Innovative spinal surgery preserves a young man’s mobility
When I woke up, the pain was gone.
For over a decade, Lucas McDonnell lived with chronic pain in his arm, neck and shoulder. A herniated disc was compressing a nerve, and the pain was only getting worse. By the time he saw spinal surgeon Dr. Chris Witiw at St. Michael’s in 2019, it was so severe, he couldn’t work for more than 20 minutes at his legal IT job, before he had to take a break.
“It was having a huge impact on my quality of life,” he says.

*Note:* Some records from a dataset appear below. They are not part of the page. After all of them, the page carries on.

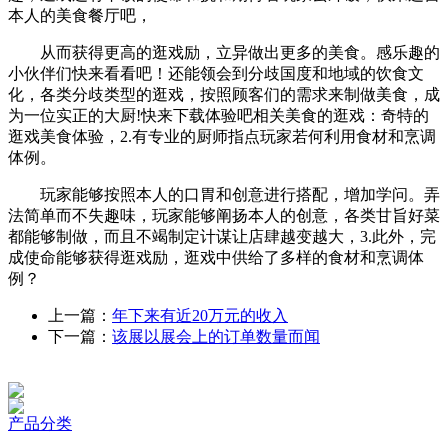
本人的美食餐厅吧，
从而获得更高的逛戏励，立异做出更多的美食。感乐趣的
小伙伴们快来看看吧！还能领会到分歧国度和地域的饮食文
化，各类分歧类型的逛戏，按照顾客们的需求来制做美食，成
为一位实正的大厨!快来下载体验吧相关美食的逛戏：奇特的
逛戏美食体验，2.有专业的厨师指点玩家若何利用食材和烹调
体例。
玩家能够按照本人的口胃和创意进行搭配，增加学问。弄
法简单而不失趣味，玩家能够阐扬本人的创意，各类甘旨好菜
都能够制做，而且不竭制定计谋让店肆越变越大，3.此外，完
成使命能够获得逛戏励，逛戏中供给了多样的食材和烹调体
例？
上一篇：
年下来有近20万元的收入
下一篇：
该展以展会上的订单数量而闻
产品分类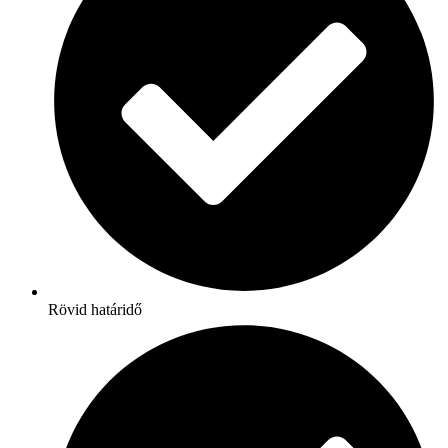
Rövid határidő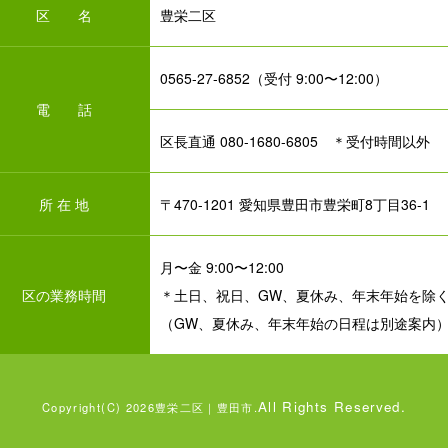
区 名
豊栄二区
0565-27-6852（受付 9:00〜12:00）
電 話
区長直通 080-1680-6805 ＊受付時間以外
所 在 地
〒470-1201 愛知県豊田市豊栄町8丁目36-1
月〜金 9:00〜12:00
区の業務時間
＊土日、祝日、GW、夏休み、年末年始を除
（GW、夏休み、年末年始の日程は別途案内
All Rights Reserved.
Copyright(C) 2026豊栄⼆区｜豊田市.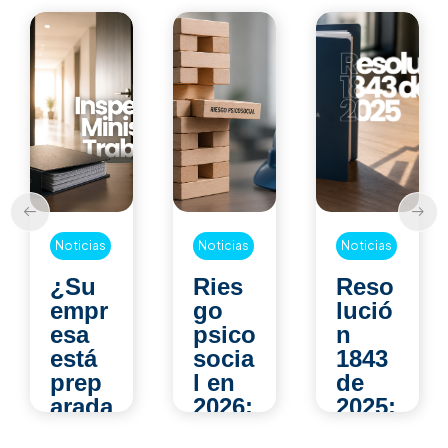
Noticias
Noticias
Noticias
Ries
Reso
La
go
lució
jorna
psico
n
da
socia
1843
labor
l en
de
al de
2026:
2025:
44
los
¿qué
hora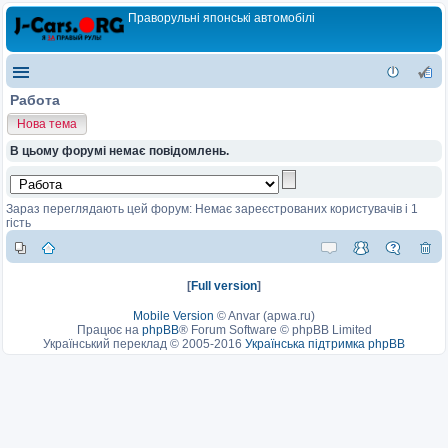
Праворульні японські автомобілі
Работа
Нова тема
В цьому форумі немає повідомлень.
Зараз переглядають цей форум: Немає зареєстрованих користувачів і 1
гість
[
Full version
]
Mobile Version
©
Anvar (apwa.ru)
Працює на
phpBB
® Forum Software © phpBB Limited
Український переклад © 2005-2016
Українська підтримка phpBB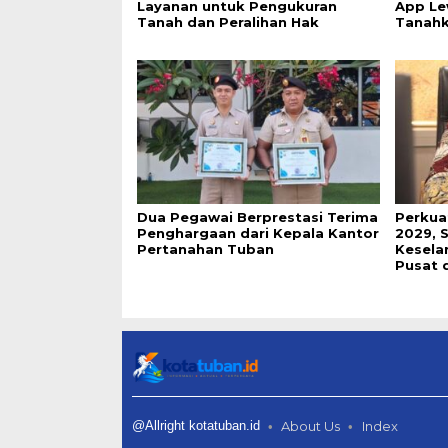
Layanan untuk Pengukuran
App Le
Tanah dan Peralihan Hak
Tanah
Dua Pegawai Berprestasi Terima
Perkua
Penghargaan dari Kepala Kantor
2029, 
Pertanahan Tuban
Keselar
Pusat 
@Allright kotatuban.id
About Us
Index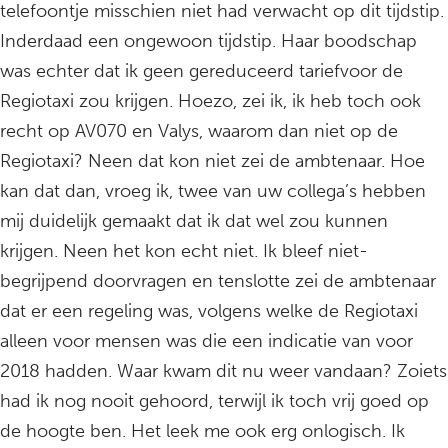
telefoontje misschien niet had verwacht op dit tijdstip.
Inderdaad een ongewoon tijdstip. Haar boodschap
was echter dat ik geen gereduceerd tariefvoor de
Regiotaxi zou krijgen. Hoezo, zei ik, ik heb toch ook
recht op AV070 en Valys, waarom dan niet op de
Regiotaxi? Neen dat kon niet zei de ambtenaar. Hoe
kan dat dan, vroeg ik, twee van uw collega’s hebben
mij duidelijk gemaakt dat ik dat wel zou kunnen
krijgen. Neen het kon echt niet. Ik bleef niet-
begrijpend doorvragen en tenslotte zei de ambtenaar
dat er een regeling was, volgens welke de Regiotaxi
alleen voor mensen was die een indicatie van voor
2018 hadden. Waar kwam dit nu weer vandaan? Zoiets
had ik nog nooit gehoord, terwijl ik toch vrij goed op
de hoogte ben. Het leek me ook erg onlogisch. Ik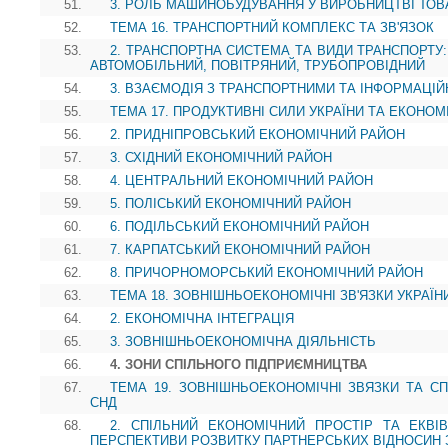
51.
3. РОЛЬ МАШИНОБУДУВАННЯ У ВИРОБНИЦТВІ ТОВ
52.
ТЕМА 16. ТРАНСПОРТНИЙ КОМПЛЕКС ТА ЗВ'ЯЗОК
53.
2. ТРАНСПОРТНА СИСТЕМА ТА ВИДИ ТРАНСПОРТУ:
АВТОМОБІЛЬНИЙ, ПОВІТРЯНИЙ, ТРУБОПРОВІДНИЙ
54.
3. ВЗАЄМОДІЯ З ТРАНСПОРТНИМИ ТА ІНФОРМАЦІ
55.
ТЕМА 17. ПРОДУКТИВНІ СИЛИ УКРАЇНИ ТА ЕКОНОМ
56.
2. ПРИДНІПРОВСЬКИЙ ЕКОНОМІЧНИЙ РАЙОН
57.
3. СХІДНИЙ ЕКОНОМІЧНИЙ РАЙОН
58.
4. ЦЕНТРАЛЬНИЙ ЕКОНОМІЧНИЙ РАЙОН
59.
5. ПОЛІСЬКИЙ ЕКОНОМІЧНИЙ РАЙОН
60.
6. ПОДІЛЬСЬКИЙ ЕКОНОМІЧНИЙ РАЙОН
61.
7. КАРПАТСЬКИЙ ЕКОНОМІЧНИЙ РАЙОН
62.
8. ПРИЧОРНОМОРСЬКИЙ ЕКОНОМІЧНИЙ РАЙОН
63.
ТЕМА 18. ЗОВНІШНЬОЕКОНОМІЧНІ ЗВ'ЯЗКИ УКРАЇН
64.
2. ЕКОНОМІЧНА ІНТЕГРАЦІЯ
65.
3. ЗОВНІШНЬОЕКОНОМІЧНА ДІЯЛЬНІСТЬ
66.
4. ЗОНИ СПІЛЬНОГО ПІДПРИЄМНИЦТВА
67.
ТЕМА 19. ЗОВНІШНЬОЕКОНОМІЧНІ ЗВЯЗКИ ТА СП
СНД
68.
2. СПІЛЬНИЙ ЕКОНОМІЧНИЙ ПРОСТІР ТА ЕКВІ
ПЕРСПЕКТИВИ РОЗВИТКУ ПАРТНЕРСЬКИХ ВІДНОСИН 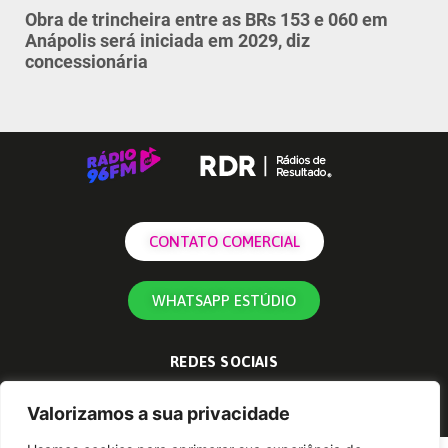
Obra de trincheira entre as BRs 153 e 060 em
Anápolis será iniciada em 2029, diz
concessionária
CONTATO COMERCIAL
WHATSAPP ESTÚDIO
REDES SOCIAIS
Valorizamos a sua privacidade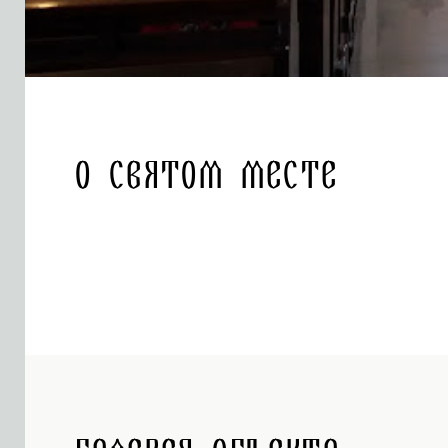
О святом месте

But Dr. Witiw had a novel solution: rather than a traditional spinal fusion treatment, he proposed performing a novel cervical disc replacement.

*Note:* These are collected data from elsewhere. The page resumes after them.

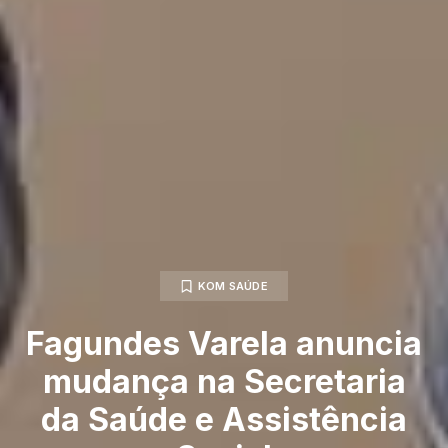
KOM SAÚDE
Fagundes Varela anuncia
mudança na Secretaria
da Saúde e Assistência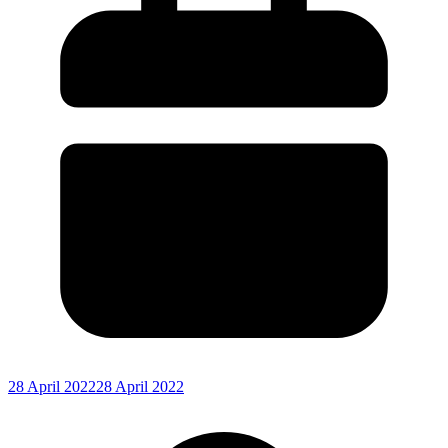
28 April 2022
28 April 2022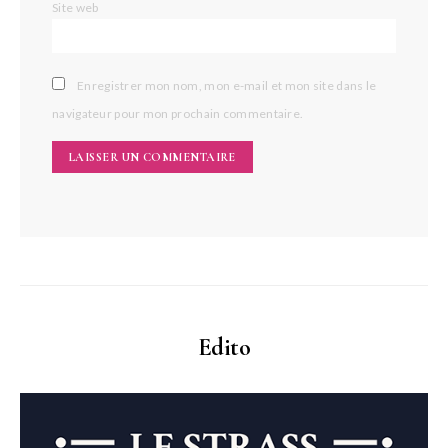
Site web
Enregistrer mon nom, mon e-mail et mon site dans le
navigateur pour mon prochain commentaire.
Edito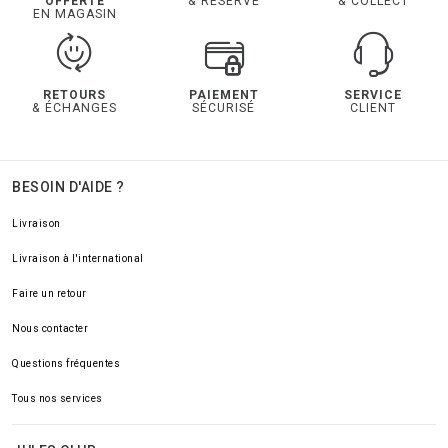
OFFERTE
& RESERVE
& COLLECT
EN MAGASIN
RETOURS
PAIEMENT
SERVICE
& ÉCHANGES
SÉCURISÉ
CLIENT
BESOIN D'AIDE ?
Livraison
Livraison à l'international
Faire un retour
Nous contacter
Questions fréquentes
Tous nos services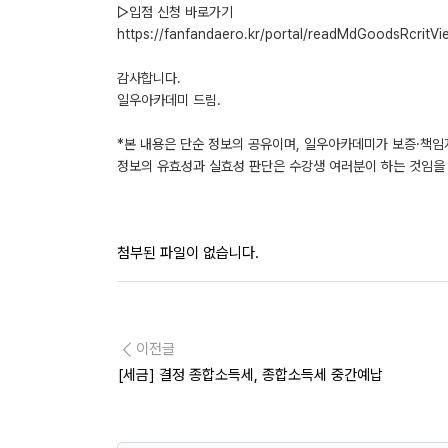
▷입점 신청 바로가기
https://fanfandaero.kr/portal/readMdGoodsRcritVi
감사합니다.
일우아카데미 드림.
*본 내용은 단순 정보의 공유이며, 일우아카데미가 보증·책임
정보의 유효성과 실효성 판단은 수강생 여러분이 하는 것임을
첨부된 파일이 없습니다.
이전글
[세금] 결정 종합소득세, 종합소득세 중간예납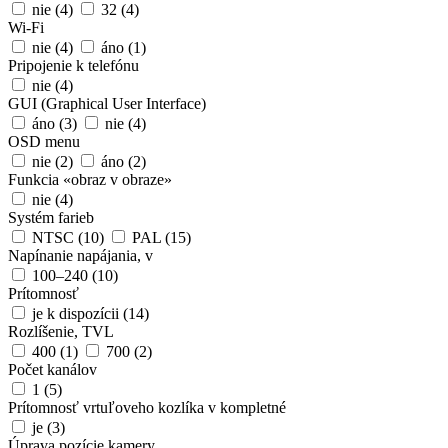
nie
(4)
32
(4)
Wi-Fi
nie
(4)
áno
(1)
Pripojenie k telefónu
nie
(4)
GUI (Graphical User Interface)
áno
(3)
nie
(4)
OSD menu
nie
(2)
áno
(2)
Funkcia «obraz v obraze»
nie
(4)
Systém farieb
NTSC
(10)
PAL
(15)
Napínanie napájania, v
100–240
(10)
Prítomnosť
je k dispozícii
(14)
Rozlíšenie, TVL
400
(1)
700
(2)
Počet kanálov
1
(5)
Prítomnosť vrtuľoveho kozlíka v kompletné
je
(3)
Úprava pozície kamery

“We’re finding that the artificial disc, which is made of titanium and polymer, is more effective in the long run than a traditional fusion treatment – especially for younger patients. It creates less stress on the remaining vertebrae and preserves the natural motion of the neck. And that means the patient will need fewer health services down the line,” explains Dr. Witiw.
So not only does the procedure have a tremendous impact on quality of life for the patient, it’s also more cost effective for the health-care system over the long haul.

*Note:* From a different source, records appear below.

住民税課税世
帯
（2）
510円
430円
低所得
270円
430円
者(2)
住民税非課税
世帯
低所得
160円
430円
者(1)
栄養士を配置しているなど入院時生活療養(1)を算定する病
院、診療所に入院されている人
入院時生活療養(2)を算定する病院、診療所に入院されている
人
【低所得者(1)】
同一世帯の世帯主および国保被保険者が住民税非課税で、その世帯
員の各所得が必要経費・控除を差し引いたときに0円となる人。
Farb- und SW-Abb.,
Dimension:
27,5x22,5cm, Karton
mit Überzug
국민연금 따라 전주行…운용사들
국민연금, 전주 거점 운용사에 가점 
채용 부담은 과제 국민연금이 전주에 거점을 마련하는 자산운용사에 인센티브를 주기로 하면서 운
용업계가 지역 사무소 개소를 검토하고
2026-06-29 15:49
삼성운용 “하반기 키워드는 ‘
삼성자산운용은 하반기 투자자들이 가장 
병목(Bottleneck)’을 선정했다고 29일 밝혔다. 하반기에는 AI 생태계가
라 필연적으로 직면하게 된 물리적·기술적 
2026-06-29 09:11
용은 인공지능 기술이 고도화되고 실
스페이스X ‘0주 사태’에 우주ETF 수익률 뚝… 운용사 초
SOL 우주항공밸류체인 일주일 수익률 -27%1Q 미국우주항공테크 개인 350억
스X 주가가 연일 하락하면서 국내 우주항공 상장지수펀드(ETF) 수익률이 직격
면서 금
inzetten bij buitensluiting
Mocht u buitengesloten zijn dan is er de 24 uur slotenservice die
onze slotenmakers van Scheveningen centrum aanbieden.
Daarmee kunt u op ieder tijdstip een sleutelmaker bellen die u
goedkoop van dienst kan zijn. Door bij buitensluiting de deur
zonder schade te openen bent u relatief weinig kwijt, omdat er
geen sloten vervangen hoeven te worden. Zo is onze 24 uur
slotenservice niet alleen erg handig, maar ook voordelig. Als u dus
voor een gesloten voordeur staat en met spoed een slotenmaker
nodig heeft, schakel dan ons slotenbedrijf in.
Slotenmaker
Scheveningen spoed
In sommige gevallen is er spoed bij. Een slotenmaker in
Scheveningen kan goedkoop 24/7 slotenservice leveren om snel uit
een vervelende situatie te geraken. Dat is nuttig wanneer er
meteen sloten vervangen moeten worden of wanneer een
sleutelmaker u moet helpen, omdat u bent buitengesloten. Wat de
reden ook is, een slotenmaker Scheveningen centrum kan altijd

Dr. Witiw is one of only two surgeons in Toronto doing the procedure, which he learned while on a fellowship in the United States. And it’s so novel here that it isn’t yet covered by the province. So St. Michael’s picked up the bill for Lucas.
And that’s something he’s grateful for.
“I felt like Dr. Witiw put himself in my shoes. He was spot on with his assessment,” says Lucas. “When I woke up, it was hard to believe, the pain was completely gone.”